2007年3月期には米国の証券化商品を中心とするクレジット投資で、単体で3656億円の経常利益を上げ、08年3月期も3527億円を稼いだ。だが5月27日に発表した09年3月期決算は一転、経常損失6127億円、純損失5675億円に転落した。

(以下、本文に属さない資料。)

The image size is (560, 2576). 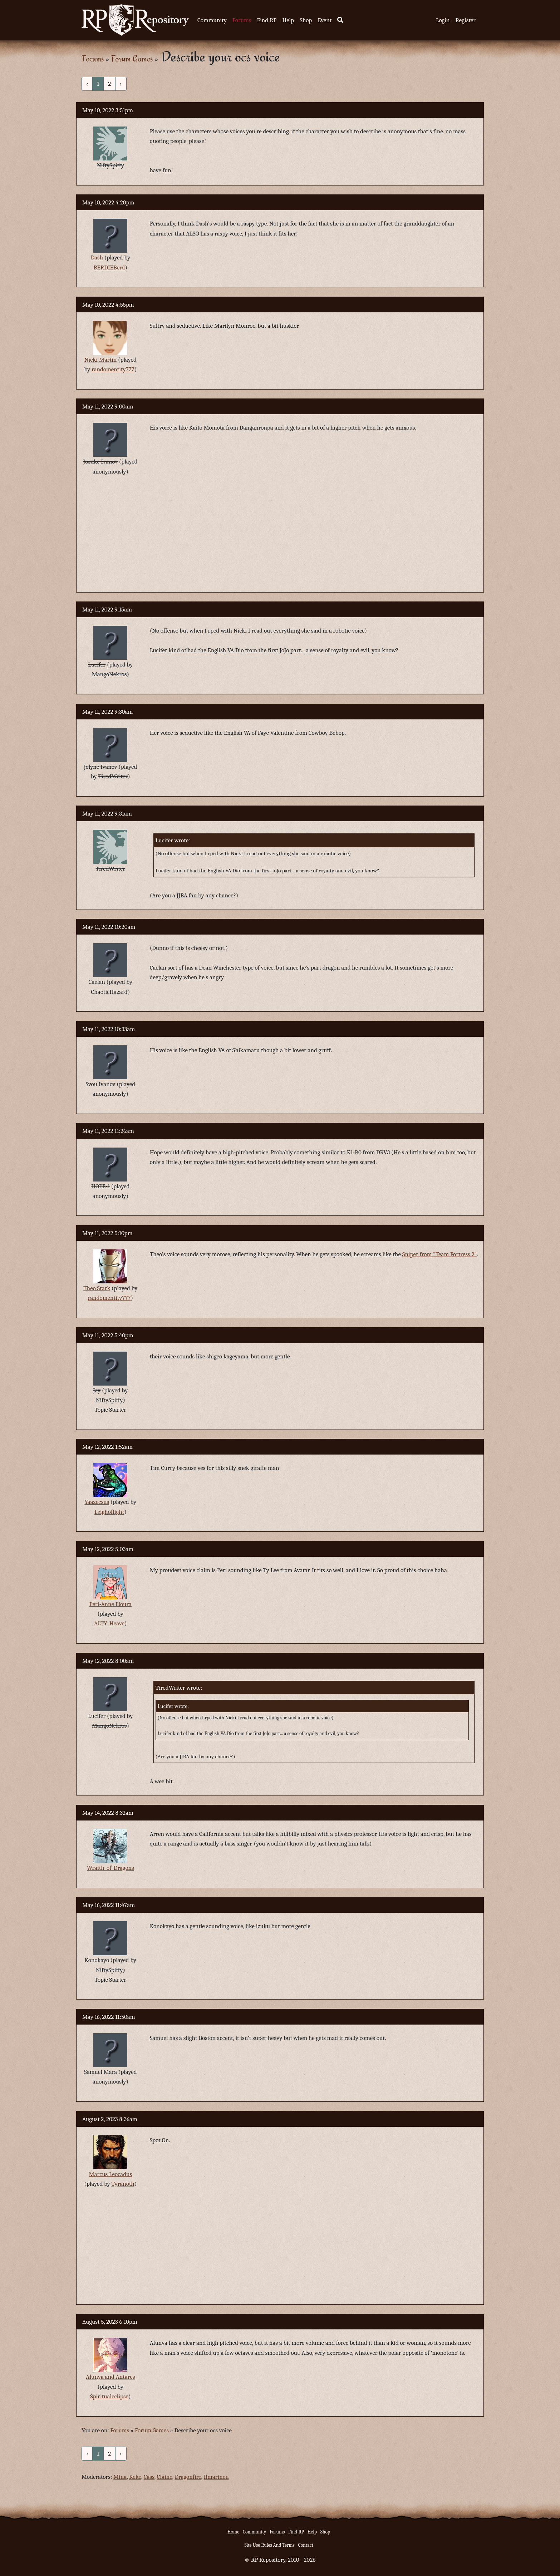 I want to click on Forums, so click(x=241, y=20).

一方で、3月末の自己資本比率は08年3月末の12・55%から15・65%にハネ上がった。中核的な自己資本であるTierI比率も9・37%から9・61%に上昇。今期計上した巨額損失と、3月末の「その他有価証券」の含み損1・5兆円(税効果分除く)を計上しても、それを補う増資の効果があるためだ。
初の生え抜きトップ(農林水産省の天下りでない)河野良雄理事長は決算発表の席上で「系統組織への運用収益や機能の還元」を強調した。
今後、JAから上がってくる38兆円もの貯金に対し「奨励金」と称するプレミアム金利(利幅は開示していない)を付したうえで、毎年500億~1000億円と経常利益は薄いものになる。
含み損は2兆円に拡大
運用資産60兆円のうち、有価証券の利回りは大幅に低下している。外貨の調達コスト約9兆円は下がっているものの、09年3月期は有価証券の売却・償却損、与信費用などの損失合計6957億円を除いても、経常段階で830億円の利益しか上がらなかった計算だ。売却して現金化した資産や新規資金は、安全資産での運用にシフトする方針だから、さらに収益は縮む。
昨年9月末以降には、変動利付国債や、償還蓋然性が高いと監査法人から認められたABS(資産担保証券)やCLO(ローン債務担保証券)の時価評価について、ブローカーの提示する価格から理論価格に変更して9269億円も評価損益をカサ上げした。さらに実に14・4兆円分もの「その他有価証券」を、評価損益の開示が不要な「満期保有目的の債券」に保有区別を変えて塩漬けにしている。
それでも3月末の有価証券全体の含み損は、昨年9月末の1・57兆円から2兆円に拡大した。農林中金では「時価が下がっただけで、裏付けとなるキャッシュフローは大半が健在。満期まで待てば損が出ずに戻ってくる」と見る。ただ景気の悪化次第では、キャッシュフローが毀損することもありうる。さらに時価が下がれば、追加の減損処理を迫られるリスクがある。農林中金は、まさに正念場を迎えている。